Help to understand proof to show that a function is uniformly continous in a certain interval (Spivak)

Help to understand proof to show that a function is uniformly continous in
a certain interval (Spivak)

This excerpt relates to the following proof:
If $f$ is continous on $[a,b]$, then $f$ is uniformly continuous $[a,b]$.

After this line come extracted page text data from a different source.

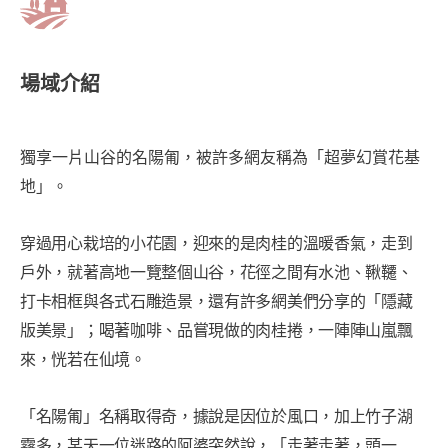
場域介紹
獨享一片山谷的名陽匍，被許多網友稱為「超夢幻賞花基
地」。
穿過用心栽培的小花園，迎來的是肉桂的溫暖香氣，走到
戶外，就著高地一覽整個山谷，花徑之間有水池、鞦韆、
打卡相框與各式石雕造景，還有許多網美們分享的「隱藏
版美景」；喝著咖啡、品嘗現做的肉桂捲，一陣陣山嵐飄
來，恍若在仙境。
「名陽匍」名稱取得奇，據說是因位於風口，加上竹子湖
霧多，某天一位迷路的阿婆突然說，「走著走著，頭一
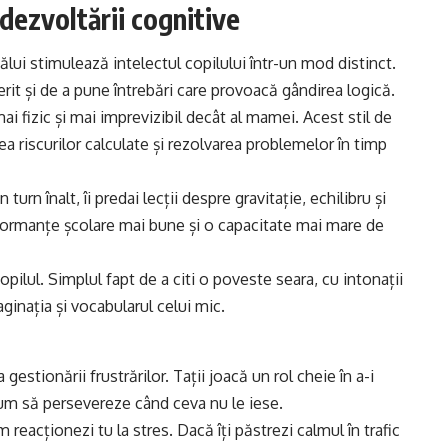
dezvoltării cognitive
tălui stimulează intelectul copilului într-un mod distinct.
erit și de a pune întrebări care provoacă gândirea logică.
i fizic și mai imprevizibil decât al mamei. Acest stil de
ea riscurilor calculate și rezolvarea problemelor în timp
turn înalt, îi predai lecții despre gravitație, echilibru și
performanțe școlare mai bune și o capacitate mai mare de
opilul. Simplul fapt de a citi o poveste seara, cu intonații
ginația și vocabularul celui mic.
gestionării frustrărilor. Tații joacă un rol cheie în a-i
cum să persevereze când ceva nu le iese.
m reacționezi tu la stres. Dacă îți păstrezi calmul în trafic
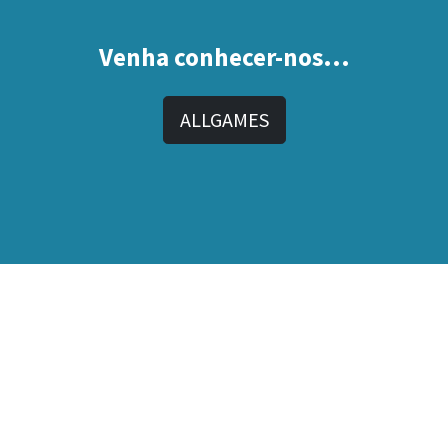
Venha conhecer-nos...
ALLGAMES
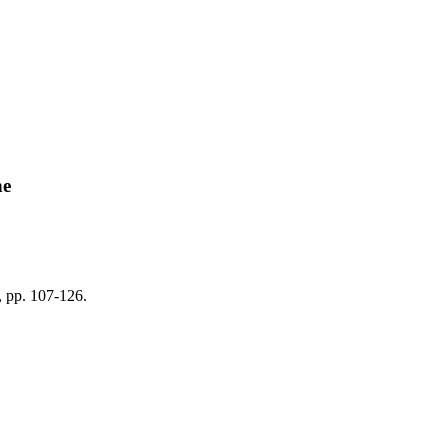
ne
, pp. 107-126.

For $\epsilon > 0$ let's say that $f$ is $\epsilon$-good on $[a,b]$ if
there is some $\delta > 0$ such that, for all $y$ and $z$ in $[a,b]$,
if $|y-z|<\delta$ , then $|f(x)-f(z)|<\epsilon$
Consider any $\epsilon > 0$. Let
$A=\{x:a\leq x \leq b$ and $f$ is $\epsilon$-good on $[a,x]\}$
Then, the proof went on to show that $A$ has a least upper bound, $\alpha$
and that $\alpha=b$. Here's the part I don't understand:
... So $f$ is surely $\epsilon$-good on the interval $[\alpha - \delta_0,
\alpha + \delta_0]$. On the other hand, since $\alpha$ is the least upper
bound of $A$, it is also clear that $f$ is $\epsilon$-good on $[a, \alpha-
\delta_0]$.
I don't understand how we can conclude that $f$ is $\epsilon$-good $[a,
\alpha- \delta_0]$ just from knowing that $\alpha$ is the least upper
bound of $A$. How do we know that $f$ is $\epsilon$-good for each number
in the interval from $a$ up to and including $\alpha-\delta_0$?
The proof also claims that $f$ is $\epsilon$-good on $[a, b - \delta_0]$
which I also don't understand but I guess the explanation would be similar
to $f$ being $\epsilon$-good on $[a,\alpha-\delta_0]$.
Thank you in advance for any help provided.